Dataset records
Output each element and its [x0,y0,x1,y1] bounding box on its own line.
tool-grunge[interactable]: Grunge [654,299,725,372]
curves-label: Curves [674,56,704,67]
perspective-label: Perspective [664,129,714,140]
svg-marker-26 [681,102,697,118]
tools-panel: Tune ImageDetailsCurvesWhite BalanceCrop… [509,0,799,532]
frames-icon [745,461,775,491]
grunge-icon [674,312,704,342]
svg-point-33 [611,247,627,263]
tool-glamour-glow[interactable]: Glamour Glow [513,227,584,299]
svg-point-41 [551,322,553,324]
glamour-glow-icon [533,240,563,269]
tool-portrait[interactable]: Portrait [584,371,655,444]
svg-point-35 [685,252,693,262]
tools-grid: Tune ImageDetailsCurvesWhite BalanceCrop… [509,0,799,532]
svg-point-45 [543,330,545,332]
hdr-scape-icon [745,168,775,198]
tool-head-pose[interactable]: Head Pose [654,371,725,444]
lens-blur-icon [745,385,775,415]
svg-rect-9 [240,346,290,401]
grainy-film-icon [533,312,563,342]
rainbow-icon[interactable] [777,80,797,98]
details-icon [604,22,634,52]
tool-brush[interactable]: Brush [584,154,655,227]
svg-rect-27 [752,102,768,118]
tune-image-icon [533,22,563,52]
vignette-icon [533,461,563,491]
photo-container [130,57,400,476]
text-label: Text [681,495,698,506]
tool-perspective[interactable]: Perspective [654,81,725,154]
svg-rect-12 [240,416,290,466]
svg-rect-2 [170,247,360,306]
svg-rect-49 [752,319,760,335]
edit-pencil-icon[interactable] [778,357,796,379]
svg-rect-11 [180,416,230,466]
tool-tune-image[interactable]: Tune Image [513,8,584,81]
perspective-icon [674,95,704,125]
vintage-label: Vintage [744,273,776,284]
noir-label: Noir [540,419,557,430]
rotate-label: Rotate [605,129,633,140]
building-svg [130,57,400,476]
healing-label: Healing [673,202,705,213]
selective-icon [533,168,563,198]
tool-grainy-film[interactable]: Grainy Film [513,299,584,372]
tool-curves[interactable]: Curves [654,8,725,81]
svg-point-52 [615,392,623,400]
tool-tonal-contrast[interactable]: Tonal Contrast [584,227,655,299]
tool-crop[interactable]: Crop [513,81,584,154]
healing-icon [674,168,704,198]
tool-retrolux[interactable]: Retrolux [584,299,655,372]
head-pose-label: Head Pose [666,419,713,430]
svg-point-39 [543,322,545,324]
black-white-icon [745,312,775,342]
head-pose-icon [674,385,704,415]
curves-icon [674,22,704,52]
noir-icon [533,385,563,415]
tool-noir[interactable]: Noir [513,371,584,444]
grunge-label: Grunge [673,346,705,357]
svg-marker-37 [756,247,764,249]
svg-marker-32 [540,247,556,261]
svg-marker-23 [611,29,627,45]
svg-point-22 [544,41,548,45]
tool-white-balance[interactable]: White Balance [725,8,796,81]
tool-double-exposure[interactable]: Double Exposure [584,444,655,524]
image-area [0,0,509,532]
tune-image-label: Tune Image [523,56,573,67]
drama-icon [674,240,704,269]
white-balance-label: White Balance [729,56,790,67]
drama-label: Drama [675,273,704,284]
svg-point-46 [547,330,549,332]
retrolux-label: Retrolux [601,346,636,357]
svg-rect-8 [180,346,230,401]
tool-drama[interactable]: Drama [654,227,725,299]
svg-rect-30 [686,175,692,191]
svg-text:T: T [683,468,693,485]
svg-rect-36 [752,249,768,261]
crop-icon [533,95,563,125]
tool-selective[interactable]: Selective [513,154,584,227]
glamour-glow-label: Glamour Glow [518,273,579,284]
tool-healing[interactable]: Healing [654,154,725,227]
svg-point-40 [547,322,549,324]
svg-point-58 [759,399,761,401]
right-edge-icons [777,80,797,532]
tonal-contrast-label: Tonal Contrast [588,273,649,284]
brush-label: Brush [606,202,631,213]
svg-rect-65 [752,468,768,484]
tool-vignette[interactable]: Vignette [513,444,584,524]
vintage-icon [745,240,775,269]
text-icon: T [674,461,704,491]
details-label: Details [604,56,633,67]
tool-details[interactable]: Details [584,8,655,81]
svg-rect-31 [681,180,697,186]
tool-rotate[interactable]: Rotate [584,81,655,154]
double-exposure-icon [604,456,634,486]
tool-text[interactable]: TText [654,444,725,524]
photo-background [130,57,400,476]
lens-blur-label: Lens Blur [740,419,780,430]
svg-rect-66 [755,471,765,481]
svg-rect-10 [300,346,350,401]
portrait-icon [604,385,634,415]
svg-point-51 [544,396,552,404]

What to work on » Pull every line with the string "rotate" from the data above.

Exercise response »
rotate-label: Rotate [605,129,633,140]
tool-rotate[interactable]: Rotate [584,81,655,154]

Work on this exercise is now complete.